▶ **Dataset records**
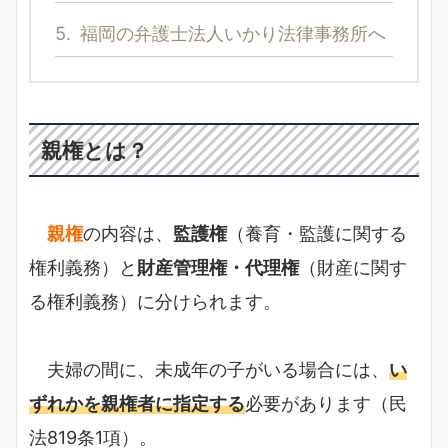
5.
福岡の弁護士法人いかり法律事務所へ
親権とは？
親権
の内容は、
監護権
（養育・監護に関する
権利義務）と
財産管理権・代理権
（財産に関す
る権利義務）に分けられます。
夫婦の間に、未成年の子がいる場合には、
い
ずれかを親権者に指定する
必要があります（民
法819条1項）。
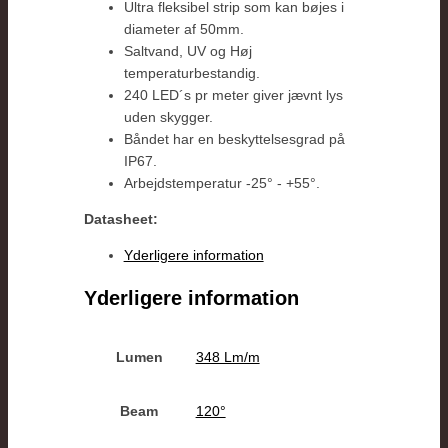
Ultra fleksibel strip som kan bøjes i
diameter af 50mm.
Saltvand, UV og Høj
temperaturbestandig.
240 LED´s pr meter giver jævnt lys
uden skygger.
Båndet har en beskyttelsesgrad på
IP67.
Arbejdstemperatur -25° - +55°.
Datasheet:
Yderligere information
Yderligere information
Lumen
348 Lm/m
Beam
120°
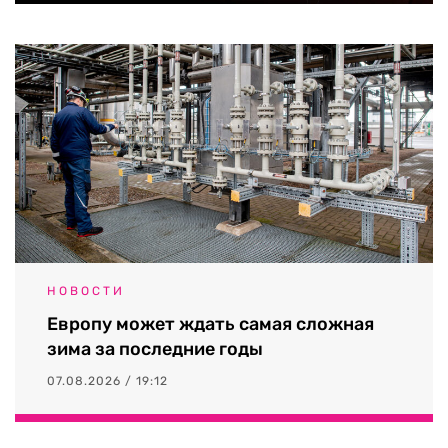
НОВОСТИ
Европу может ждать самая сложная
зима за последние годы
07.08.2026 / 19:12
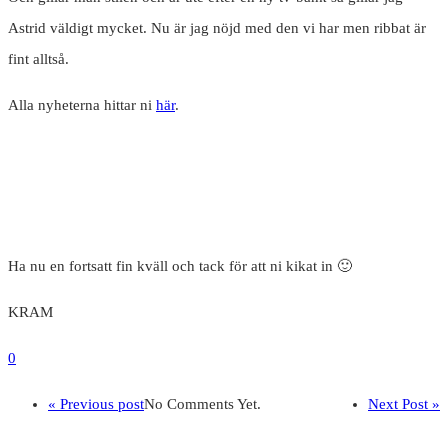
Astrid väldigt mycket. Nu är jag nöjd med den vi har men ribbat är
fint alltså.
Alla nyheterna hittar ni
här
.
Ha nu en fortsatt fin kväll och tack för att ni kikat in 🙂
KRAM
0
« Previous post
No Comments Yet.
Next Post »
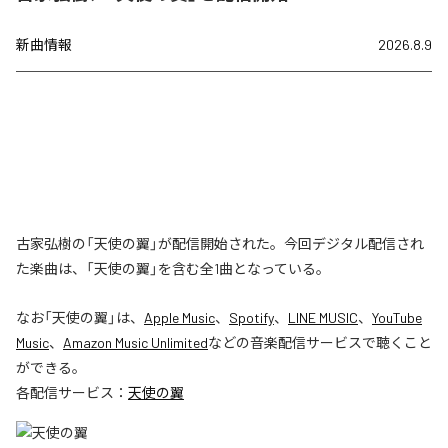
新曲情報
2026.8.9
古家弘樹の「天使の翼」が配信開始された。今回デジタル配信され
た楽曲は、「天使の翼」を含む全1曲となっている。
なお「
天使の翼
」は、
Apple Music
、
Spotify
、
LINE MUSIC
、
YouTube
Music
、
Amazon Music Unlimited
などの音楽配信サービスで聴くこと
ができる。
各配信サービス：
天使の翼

==

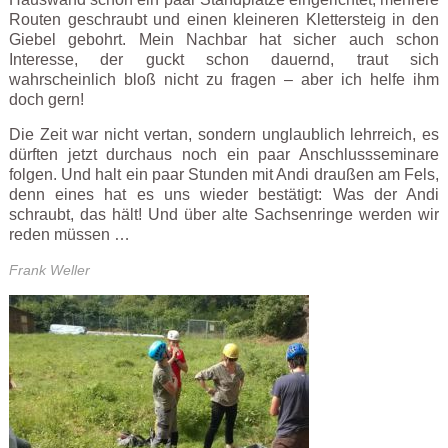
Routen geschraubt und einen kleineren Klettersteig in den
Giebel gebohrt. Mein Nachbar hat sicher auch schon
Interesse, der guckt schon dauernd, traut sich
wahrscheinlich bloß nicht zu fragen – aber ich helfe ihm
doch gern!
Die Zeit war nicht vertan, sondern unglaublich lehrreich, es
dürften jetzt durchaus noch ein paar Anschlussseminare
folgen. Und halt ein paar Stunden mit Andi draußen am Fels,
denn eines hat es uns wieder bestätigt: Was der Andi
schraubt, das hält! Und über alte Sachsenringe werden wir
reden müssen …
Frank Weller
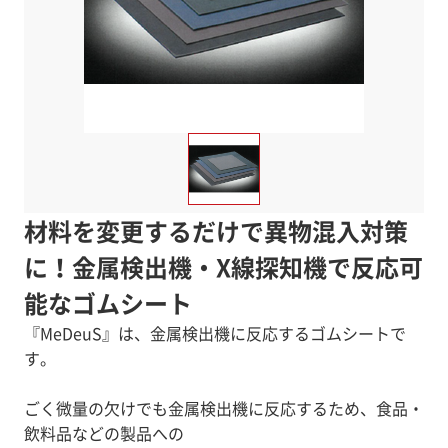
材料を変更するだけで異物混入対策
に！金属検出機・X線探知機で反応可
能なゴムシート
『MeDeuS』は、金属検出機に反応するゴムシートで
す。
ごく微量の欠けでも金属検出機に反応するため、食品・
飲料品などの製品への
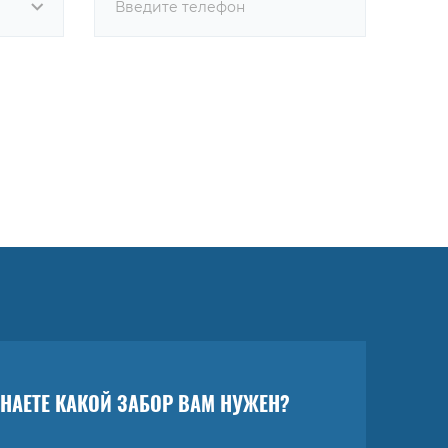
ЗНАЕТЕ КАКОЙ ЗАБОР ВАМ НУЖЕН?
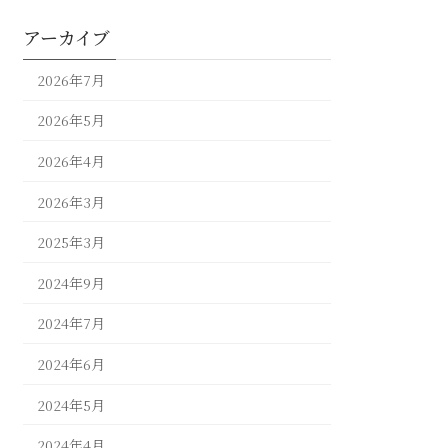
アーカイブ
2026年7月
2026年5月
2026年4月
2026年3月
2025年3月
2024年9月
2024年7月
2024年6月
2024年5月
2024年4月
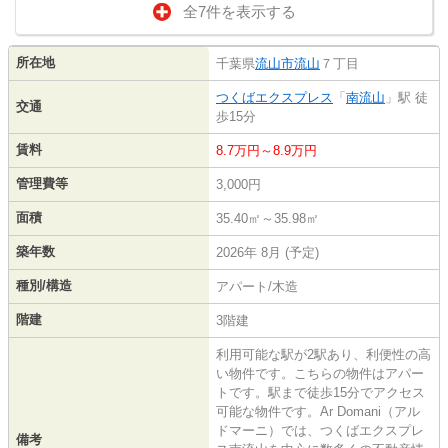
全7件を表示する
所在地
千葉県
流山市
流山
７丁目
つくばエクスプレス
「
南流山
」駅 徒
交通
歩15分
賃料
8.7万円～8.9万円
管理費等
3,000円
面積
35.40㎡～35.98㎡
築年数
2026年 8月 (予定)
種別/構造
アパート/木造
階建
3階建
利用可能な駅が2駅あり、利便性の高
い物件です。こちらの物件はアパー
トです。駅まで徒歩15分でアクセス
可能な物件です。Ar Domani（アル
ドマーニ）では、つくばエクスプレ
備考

...

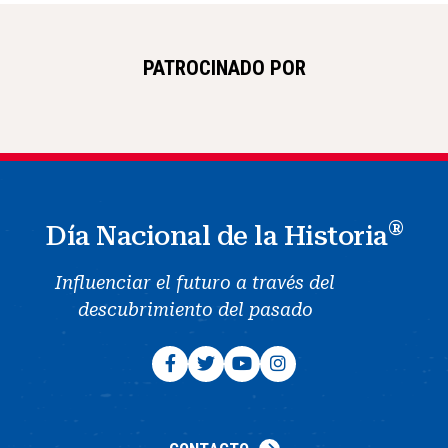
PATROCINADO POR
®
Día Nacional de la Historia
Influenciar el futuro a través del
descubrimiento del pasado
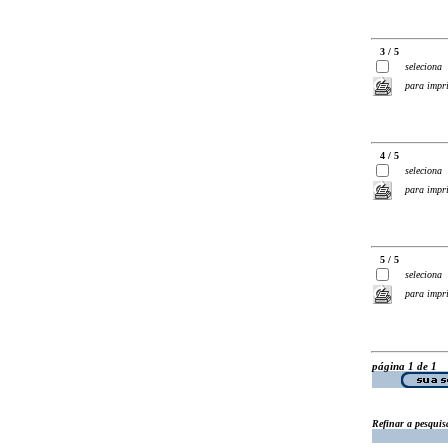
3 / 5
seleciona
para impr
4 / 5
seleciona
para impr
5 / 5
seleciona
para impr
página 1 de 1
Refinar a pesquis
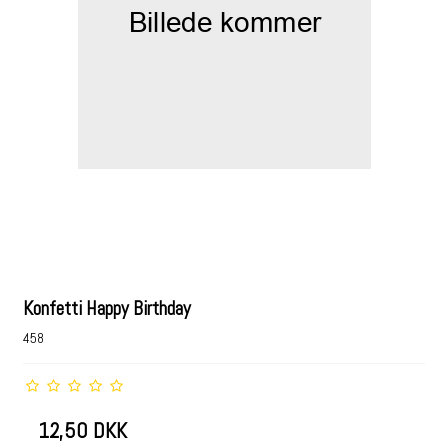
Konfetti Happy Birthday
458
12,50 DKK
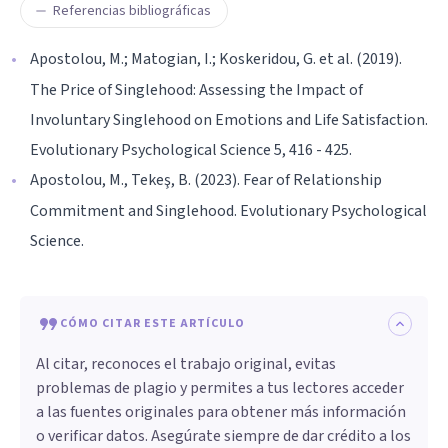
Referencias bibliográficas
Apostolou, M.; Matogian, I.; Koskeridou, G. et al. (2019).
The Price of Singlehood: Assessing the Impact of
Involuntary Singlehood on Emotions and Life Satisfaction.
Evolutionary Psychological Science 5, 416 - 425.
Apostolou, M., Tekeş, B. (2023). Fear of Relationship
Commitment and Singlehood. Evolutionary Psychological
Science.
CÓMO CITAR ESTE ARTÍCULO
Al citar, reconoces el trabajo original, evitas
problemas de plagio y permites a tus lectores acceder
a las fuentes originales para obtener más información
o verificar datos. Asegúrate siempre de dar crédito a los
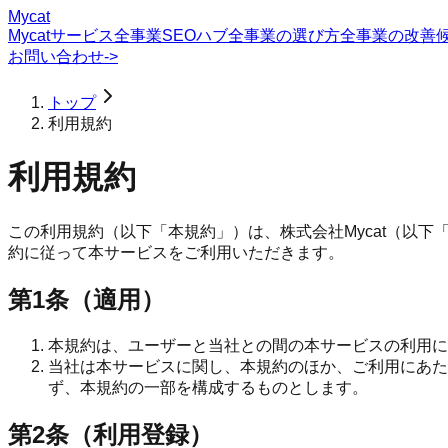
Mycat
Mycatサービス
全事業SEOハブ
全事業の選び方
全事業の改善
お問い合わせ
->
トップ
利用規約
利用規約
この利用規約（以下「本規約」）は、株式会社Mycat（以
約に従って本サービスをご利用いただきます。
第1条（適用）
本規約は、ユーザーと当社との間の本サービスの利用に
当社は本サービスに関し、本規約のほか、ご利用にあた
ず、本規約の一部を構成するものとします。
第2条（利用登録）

▶ **Your task**
Reproduce each line of the records in which the word "schon" appears.

▶ **Exercise answer**
Giebel gebohrt. Mein Nachbar hat sicher auch schon
Interesse, der guckt schon dauernd, traut sich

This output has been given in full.